ReSponse AI

ReSponse is leveraging the Vector Embeddings API from OpenAI


var vectors_embeddings;

let embedding_response = await fetch("https://api.openai.com/v1/embeddings", requestOptions)
    .then(response => response.json())
    .then(json => {
        vectors_embeddings = json.data[0].embedding;
    })
    .catch(error => {
        console.error(error);
    });

OpenAI’s text embeddings measure the relatedness of text strings. Embeddings are commonly used for:

  • Search (where results are ranked by relevance to a query string)
  • Clustering (where text strings are grouped by similarity)
  • Recommendations (where items with related text strings are recommended)
  • Anomaly detection (where outliers with little relatedness are identified)
  • Diversity measurement (where similarity distributions are analyzed)
  • Classification (where text strings are classified by their most similar label)

An embedding is a vector (list) of floating point numbers. The distance between two vectors measures their relatedness. Small distances suggest high relatedness and large distances suggest low relatedness.

Embeddings are central to AI, offering a way to represent large knowledge bases in a continuous vector space. They are numerical representations that encapsulate the features and relationships of discrete objects, like words or documents. For applications like Retrieval-Augmented Generation (RAG), handling embeddings at scale is crucial. With potentially millions of documents, the sheer number of embeddings can be overwhelming, necessitating a pipeline that continuously processes and updates the embedded knowledge base.

Internally, many AI models mimic human brain functions using neural networks composed of interconnected layers of neurons. These networks learn from massive amounts of data, adjusting the connections between layers to extract high-level features. These features, represented as vectors in high-dimensional space, are what we refer to as embeddings.

The geometric representation of vector embeddings is often visualized in a space where the position of each point (embedding) corresponds to the characteristics of the object it represents. This spatial arrangement allows models to infer relationships and similarities between objects based on their proximity.
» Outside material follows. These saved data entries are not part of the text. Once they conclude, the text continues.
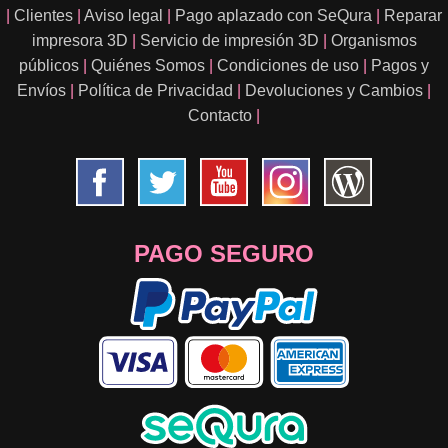
|
Clientes
|
Aviso legal
|
Pago aplazado con SeQura
|
Reparar
impresora 3D
|
Servicio de impresión 3D
|
Organismos
públicos
|
Quiénes Somos
|
Condiciones de uso
|
Pagos y
Envíos
|
Política de Privacidad
|
Devoluciones y Cambios
|
Contacto
|
PAGO SEGURO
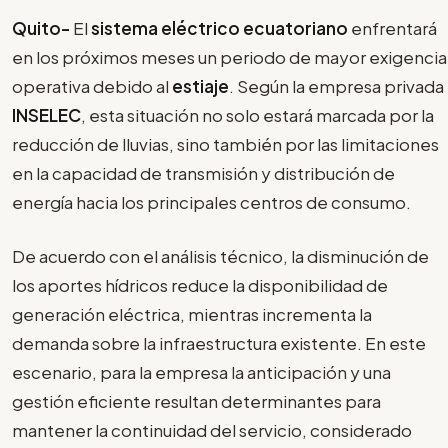
Quito-
El
sistema eléctrico ecuatoriano
enfrentará
en los próximos meses un periodo de mayor exigencia
operativa debido al
estiaje
. Según la empresa privada
INSELEC
, esta situación no solo estará marcada por la
reducción de lluvias, sino también por las limitaciones
en la capacidad de transmisión y distribución de
energía hacia los principales centros de consumo.
De acuerdo con el análisis técnico, la disminución de
los aportes hídricos reduce la disponibilidad de
generación eléctrica, mientras incrementa la
demanda sobre la infraestructura existente. En este
escenario, para la empresa la anticipación y una
gestión eficiente resultan determinantes para
mantener la continuidad del servicio, considerado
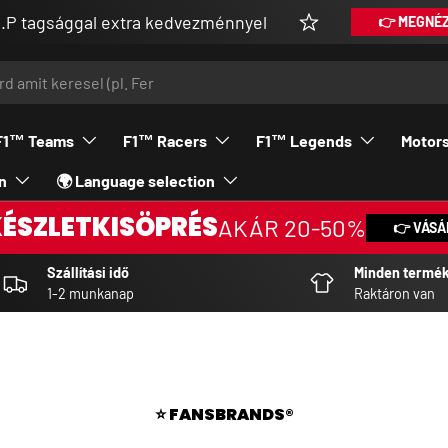
gsággal extra kedvezménnyel
👉 MEGNÉZEM
F1™ Teams
F1™ Racers
F1™ Legends
Motor
n
🌍 Language selection
KÉSZLETKISÖPRÉS
AKÁR 20-50%
👉 VÁSÁ
Szállítási idő
Minden termé
1-2 munkanap
Raktáron van
⭐ FANSBRANDS®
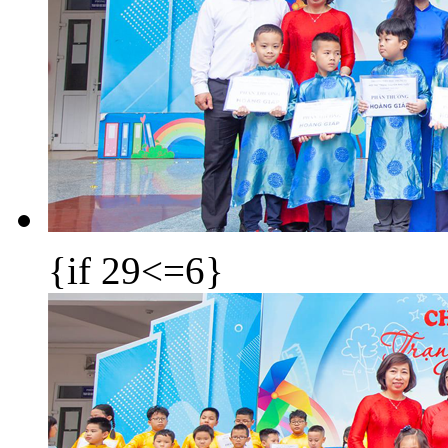
{if 29<=6}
Contextualized embeddings go a step further by considering the context in which a word or phrase is used. This means that the same word in different sentences can have different embeddings, reflecting its varying meanings depending on usage.

At a very high level, the workflow that ReSponse use can be divided into three stages:

1

Data preprocessing / embedding

This stage involves storing private data (FAQ / Customer Support documents, in our example) to be retrieved later. Typically, the documents are broken into chunks, passed through an embedding model, then stored in a specialized database called a vector database.

2

Prompt construction / retrieval:

When a user submits a query (a customer question, in this case), the application constructs a series of prompts to submit to the language model. A compiled prompt typically combines a prompt template hard-coded by the developer; examples of valid outputs called few-shot examples; any necessary information retrieved from external APIs; and a set of relevant documents retrieved from the vector database.

3

Prompt execution / inference

Once the prompts have been compiled, they are submitted to a pre-trained LLM for inference—including both proprietary model APIs and open-source or self-trained models. Some developers also add operational systems like logging, caching, and validation at this stage.
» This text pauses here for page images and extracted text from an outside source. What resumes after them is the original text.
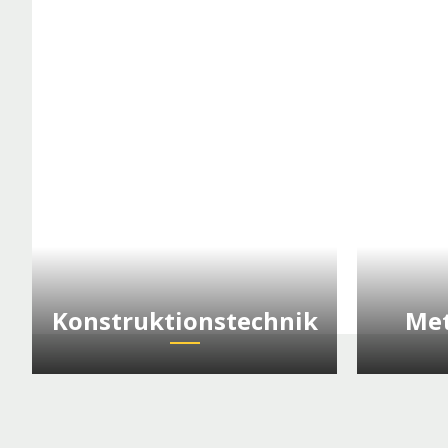
Konstruktionstechnik
Met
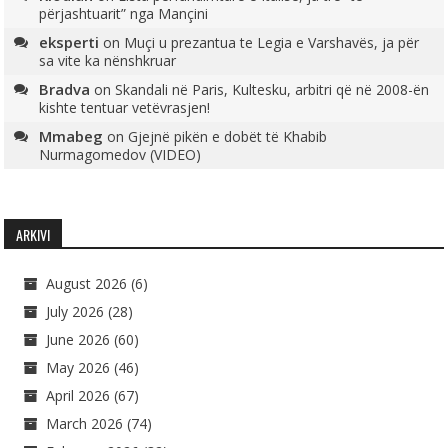
përjashtuarit” nga Mançini
eksperti
on
Muçi u prezantua te Legia e Varshavës, ja për
sa vite ka nënshkruar
Bradva
on
Skandali në Paris, Kultesku, arbitri që në 2008-ën
kishte tentuar vetëvrasjen!
Mmabeg
on
Gjejnë pikën e dobët të Khabib
Nurmagomedov (VIDEO)
ARKIVI
August 2026
(6)
July 2026
(28)
June 2026
(60)
May 2026
(46)
April 2026
(67)
March 2026
(74)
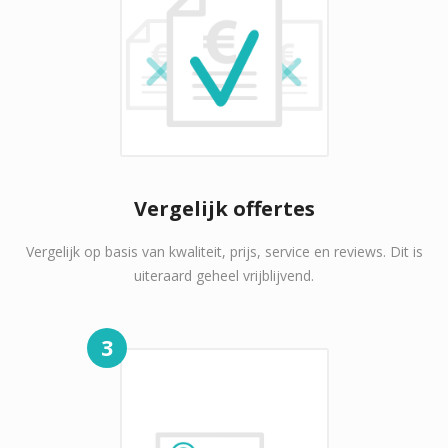
Vergelijk offertes
Vergelijk op basis van kwaliteit, prijs, service en reviews. Dit is
uiteraard geheel vrijblijvend.
3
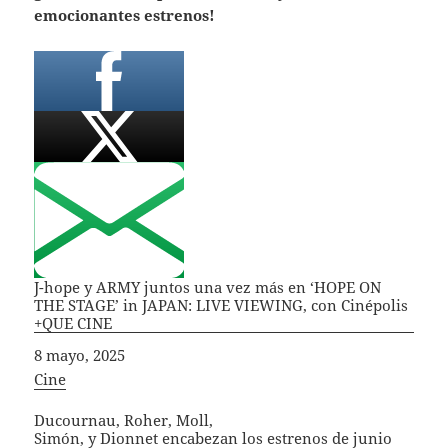
emocionantes estrenos!
J-hope y ARMY juntos una vez más en ‘HOPE ON
THE STAGE’ in JAPAN: LIVE VIEWING, con Cinépolis
+QUE CINE
Fecha
8 mayo, 2025
In relation to
Cine
Ducournau, Roher, Moll,
Simón, y Dionnet encabezan los estrenos de junio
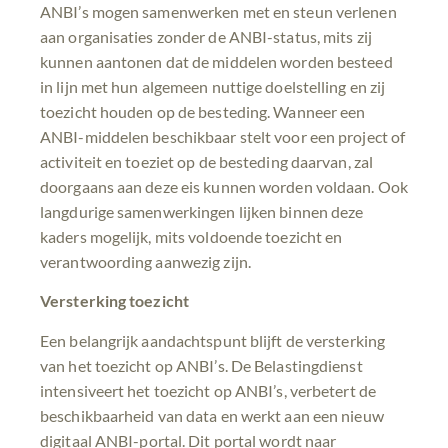
ANBI’s mogen samenwerken met en steun verlenen
aan organisaties zonder de ANBI-status, mits zij
kunnen aantonen dat de middelen worden besteed
in lijn met hun algemeen nuttige doelstelling en zij
toezicht houden op de besteding. Wanneer een
ANBI-middelen beschikbaar stelt voor een project of
activiteit en toeziet op de besteding daarvan, zal
doorgaans aan deze eis kunnen worden voldaan. Ook
langdurige samenwerkingen lijken binnen deze
kaders mogelijk, mits voldoende toezicht en
verantwoording aanwezig zijn.
Versterking toezicht
Een belangrijk aandachtspunt blijft de versterking
van het toezicht op ANBI’s. De Belastingdienst
intensiveert het toezicht op ANBI’s, verbetert de
beschikbaarheid van data en werkt aan een nieuw
digitaal ANBI-portal. Dit portal wordt naar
Upsert, Retrieve and Update

The Upsert function enable us to generate an embedding, save it with the text in the metadata and vector array into Pinecone. The Retrieve functions allows us to pass query the vector database with the embedding based on the question, return back the text from the metadata as a context to be used in the completions API. The Update function enable us to generate an embedding, search for the corresponding vector Id in Pinecone, and update it with the text in the metadata and vector array into Pinecone.

ReSponse is using the chat functionality to to call /add, /answer and /update commands.

  • /add calls the Upsert API
  • /answer calls the Retrieve API
  • /update calls the Update API

Getting Started

Sign up on response.cx and create a new organization.

To add data to the knowledge base use the /add command.

To update data in the knowledge base use the /update command.

Managing your Knowledge Base

To see what data is in your knowledge base use the /list command or go to the knowledge base tab.